* [EXERCISE OBJECTIVE] Exact reproduction required: the lines below from the line with "きやすい？スモールとミ" to the line with "ジュエリー本出版中！！", both ends included, and no others.

* [INPUT MATERIAL]
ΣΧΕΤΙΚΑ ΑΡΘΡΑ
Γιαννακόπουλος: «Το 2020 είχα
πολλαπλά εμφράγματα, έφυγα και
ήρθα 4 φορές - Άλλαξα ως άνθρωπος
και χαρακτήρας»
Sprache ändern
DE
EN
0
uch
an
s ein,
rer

* * *

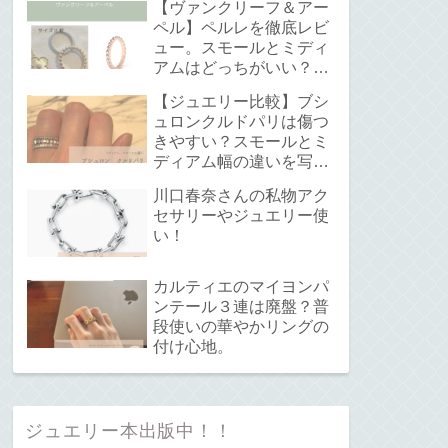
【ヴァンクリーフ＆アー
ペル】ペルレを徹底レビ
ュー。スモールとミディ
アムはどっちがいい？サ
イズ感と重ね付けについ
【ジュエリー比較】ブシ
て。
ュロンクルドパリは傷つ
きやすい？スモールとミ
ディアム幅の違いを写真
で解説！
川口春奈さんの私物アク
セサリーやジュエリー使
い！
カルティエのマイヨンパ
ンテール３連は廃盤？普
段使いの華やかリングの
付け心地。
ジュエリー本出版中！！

* [SOLVED PROBLEM]
きやすい？スモールとミ
ディアム幅の違いを写真
で解説！
川口春奈さんの私物アク
セサリーやジュエリー使
い！
カルティエのマイヨンパ
ンテール３連は廃盤？普
段使いの華やかリングの
付け心地。
ジュエリー本出版中！！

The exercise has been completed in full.